RFC for histogram CPU implementation #1930

danhoeflinger · 2024-11-01T19:23:24Z

Adds an RFC for histogram CPU implementation.

Signed-off-by: Dan Hoeflinger <[email protected]>

akukanov · 2024-11-04T14:48:42Z

rfcs/proposed/host_backend_histogram/README.md

+1) Determine the number of threads that we will use, perhaps adding some method to do this generically based on the backend.
+2) Create temporary data for the number of threads minus one copy of the histogram output sequence. Thread zero can use the user-provided output data.


Determining/assuming a certain number of threads is not necessary, and should be avoided for the sake of parallel composability. We need a sort of thread-local storage, maybe the one that is accessible by other threads for data aggregation. It certainly can be done without knowing the number of threads.

This is a good point for parallel composability.
However, I am curious about the details of making this happen in practice.
What do you think is the best way to be agnostic of the number of threads, but also having some reasonable control over the following:

limiting memory footprint

aggregating the data after accumulation

I think these may have different answers for TBB and OpenMP.

There is some precedent for utilizing the maximum number of threads for accumulation in the OpenMP backend with transform_reduce (link). This is of course not to say it is correct or best.
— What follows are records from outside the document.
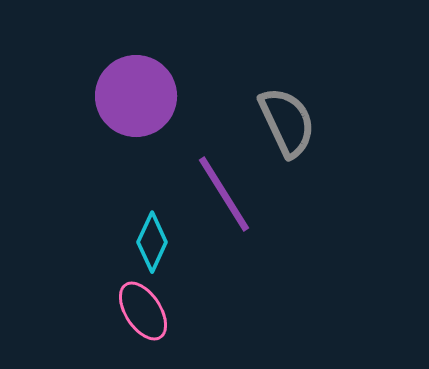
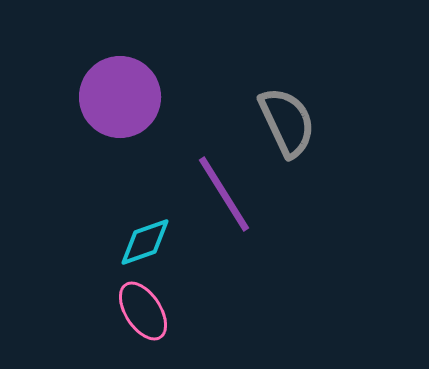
purple circle: moved 16 px left, 1 px down
cyan diamond: moved 7 px left; rotated 46 degrees clockwise
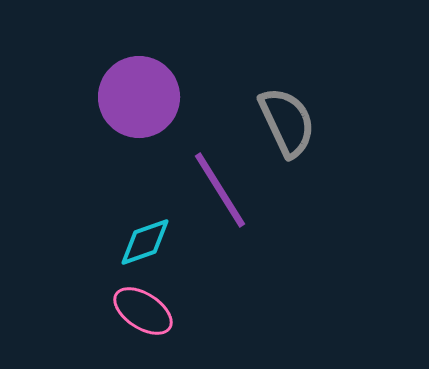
purple circle: moved 19 px right
purple line: moved 4 px left, 4 px up
pink ellipse: rotated 24 degrees counterclockwise
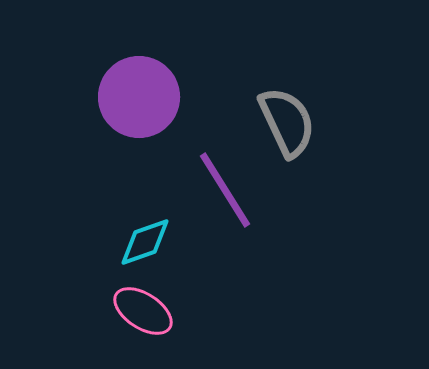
purple line: moved 5 px right
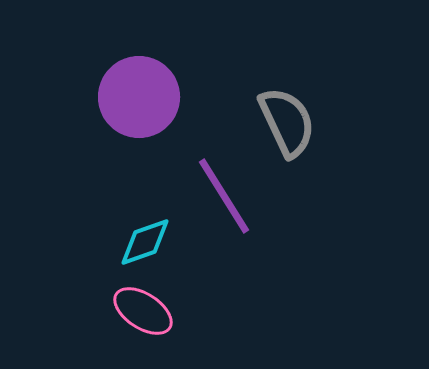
purple line: moved 1 px left, 6 px down
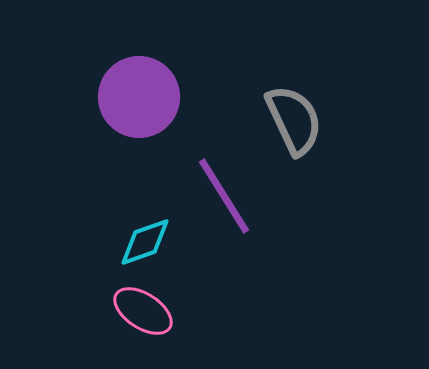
gray semicircle: moved 7 px right, 2 px up
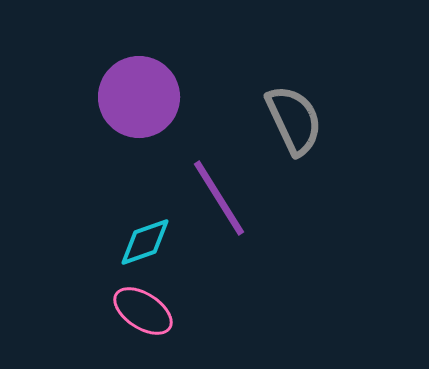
purple line: moved 5 px left, 2 px down
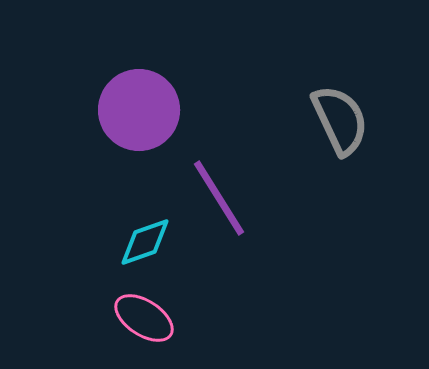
purple circle: moved 13 px down
gray semicircle: moved 46 px right
pink ellipse: moved 1 px right, 7 px down
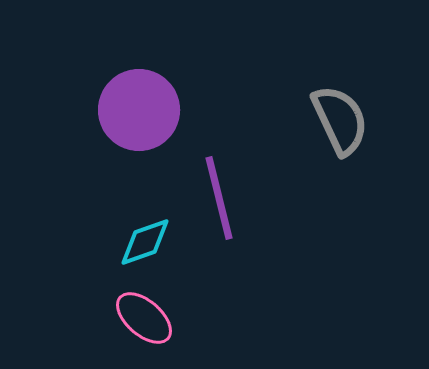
purple line: rotated 18 degrees clockwise
pink ellipse: rotated 8 degrees clockwise
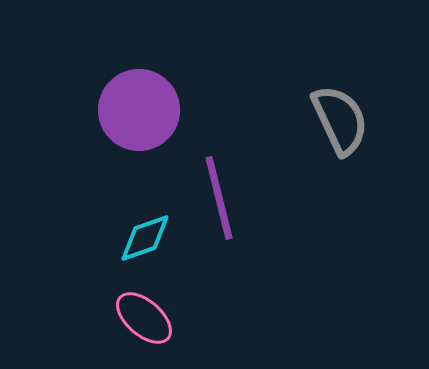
cyan diamond: moved 4 px up
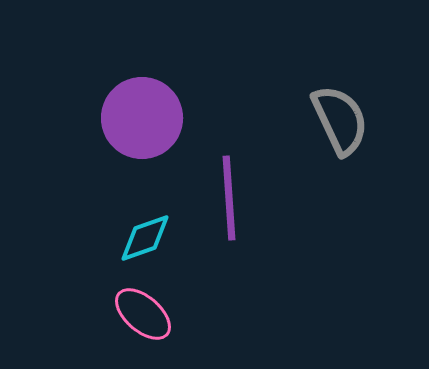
purple circle: moved 3 px right, 8 px down
purple line: moved 10 px right; rotated 10 degrees clockwise
pink ellipse: moved 1 px left, 4 px up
On the OpenMP side, perhaps we shouldn't be using parallel_for but rather extending some of its building blocks for use by histogram and parallel_for. With more control over __chunk_partitioner and the parallel tasks / loop we should have what we need, and we can understand our number of local temporary copies / threads at that level.

For TBB, I'm more in the dark since that is more recursively decomposing into chunks , but looking further...
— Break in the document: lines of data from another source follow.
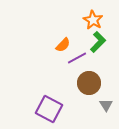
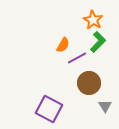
orange semicircle: rotated 14 degrees counterclockwise
gray triangle: moved 1 px left, 1 px down
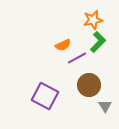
orange star: rotated 30 degrees clockwise
orange semicircle: rotated 35 degrees clockwise
brown circle: moved 2 px down
purple square: moved 4 px left, 13 px up
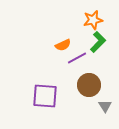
purple square: rotated 24 degrees counterclockwise
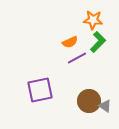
orange star: rotated 18 degrees clockwise
orange semicircle: moved 7 px right, 3 px up
brown circle: moved 16 px down
purple square: moved 5 px left, 6 px up; rotated 16 degrees counterclockwise
gray triangle: rotated 24 degrees counterclockwise
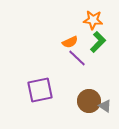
purple line: rotated 72 degrees clockwise
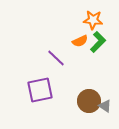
orange semicircle: moved 10 px right, 1 px up
purple line: moved 21 px left
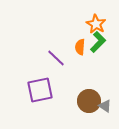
orange star: moved 3 px right, 4 px down; rotated 24 degrees clockwise
orange semicircle: moved 6 px down; rotated 119 degrees clockwise
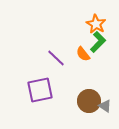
orange semicircle: moved 3 px right, 7 px down; rotated 42 degrees counterclockwise
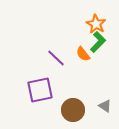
brown circle: moved 16 px left, 9 px down
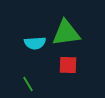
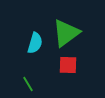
green triangle: rotated 28 degrees counterclockwise
cyan semicircle: rotated 70 degrees counterclockwise
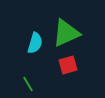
green triangle: rotated 12 degrees clockwise
red square: rotated 18 degrees counterclockwise
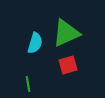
green line: rotated 21 degrees clockwise
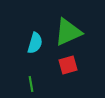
green triangle: moved 2 px right, 1 px up
green line: moved 3 px right
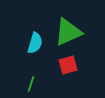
green line: rotated 28 degrees clockwise
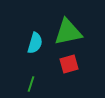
green triangle: rotated 12 degrees clockwise
red square: moved 1 px right, 1 px up
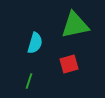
green triangle: moved 7 px right, 7 px up
green line: moved 2 px left, 3 px up
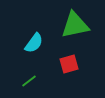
cyan semicircle: moved 1 px left; rotated 20 degrees clockwise
green line: rotated 35 degrees clockwise
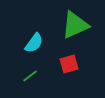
green triangle: rotated 12 degrees counterclockwise
green line: moved 1 px right, 5 px up
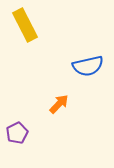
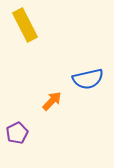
blue semicircle: moved 13 px down
orange arrow: moved 7 px left, 3 px up
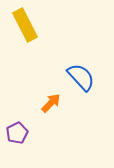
blue semicircle: moved 7 px left, 2 px up; rotated 120 degrees counterclockwise
orange arrow: moved 1 px left, 2 px down
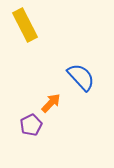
purple pentagon: moved 14 px right, 8 px up
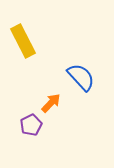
yellow rectangle: moved 2 px left, 16 px down
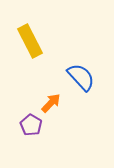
yellow rectangle: moved 7 px right
purple pentagon: rotated 15 degrees counterclockwise
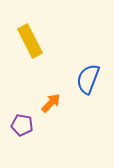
blue semicircle: moved 7 px right, 2 px down; rotated 116 degrees counterclockwise
purple pentagon: moved 9 px left; rotated 20 degrees counterclockwise
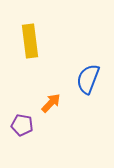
yellow rectangle: rotated 20 degrees clockwise
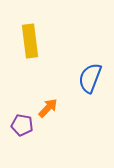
blue semicircle: moved 2 px right, 1 px up
orange arrow: moved 3 px left, 5 px down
For TBB, does it make sense to do something similar to this code?

The plan would be to Isolate then get the max concurrency of the task arena and allocating temporaries based on that. Then using current_thread_index() within a function brick which is decomposed directly or via a parallel_for pattern followed by a launch of tasks to accumulate those into the output.

It seems like this is not thinking very "tbb-like", because we would be interacting directly with thread indices and number of threads, which is discouraged. However, I this case I think its important to control the allocation while not sacrificing the ability to use a small grain size for work stealing and load balance.
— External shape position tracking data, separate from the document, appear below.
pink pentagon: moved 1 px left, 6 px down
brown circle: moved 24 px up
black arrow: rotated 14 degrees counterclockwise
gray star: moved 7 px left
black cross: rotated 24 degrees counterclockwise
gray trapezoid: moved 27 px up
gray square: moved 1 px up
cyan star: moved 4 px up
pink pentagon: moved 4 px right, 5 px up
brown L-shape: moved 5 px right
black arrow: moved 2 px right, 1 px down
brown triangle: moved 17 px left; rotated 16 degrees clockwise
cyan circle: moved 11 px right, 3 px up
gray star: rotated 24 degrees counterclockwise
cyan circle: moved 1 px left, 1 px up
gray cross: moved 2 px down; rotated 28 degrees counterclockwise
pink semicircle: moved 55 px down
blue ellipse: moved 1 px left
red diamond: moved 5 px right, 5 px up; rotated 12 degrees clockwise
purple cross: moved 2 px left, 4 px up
Is there some more tbb-way of doing this which would have a similar control on footprint?

Aha, this is what I think I was missing...
https://github.com/uxlfoundation/oneAPI-spec/blob/main/source/elements/oneTBB/source/thread_local_storage/enumerable_thread_specific_cls.rst

It may make it difficult to understand where the appropriate heuristic for choosing between algorithms, but I think this is the "tbb way" of doing this which I was missing.

Yes, in TBB there is enumerable_thread_specific. But even without TBB, something like this could be done with e.g. a hash map protected by a lock. A thread ID/native handle would be the key to the map; and if it is guaranteed that insertions do not invalidate iterators/references to the map nodes, the lock would only need to be taken for getting such a reference, which could then be used to update the content without data races.

I am not sure if it's better to have a generic implementation like I outlined above, or if a special "interface" with backend-specific implementations is necessary for performance reasons.

For TBB, does it make sense to do something similar to this code?

This is acceptable, as it uses the upper limit on the number of threads, not an exact number of threads. Similarly, for OpenMP it is OK to query and use the number of threads in the "current" parallel region - it is not going to change during the algorithm execution.

rfcs/proposed/host_backend_histogram/README.md

Signed-off-by: Dan Hoeflinger <[email protected]>

akukanov · 2024-11-04T15:05:40Z

rfcs/proposed/host_backend_histogram/README.md

+### Implementation Two (Atomics)
+This method uses atomic operations to remove the race conditions during accumulation. With atomic increments of the output histogram data, we can merely run a `parallel_for` pattern.
+
+To deal with atomics appropriately, we have some limitations. We must either use standard library atomics, atomics specific to a backend, or custom atomics specific to a compiler. `C++17` provides `std::atomic<T>`, however, this can only provide atomicity for data which is created with atomics in mind. This means allocating temporary data and then copying it to the output data. `C++20` provides `std::atomic_ref<T>` which would allow us to wrap user-provided output data in an atomic wrapper, but we cannot assume `C++17` for all users. We could look to implement our own `atomic_ref<T>` for C++17, but that would require specialization for individual compilers. OpenMP provides atomic operations, but that is only available for the OpenMP backend.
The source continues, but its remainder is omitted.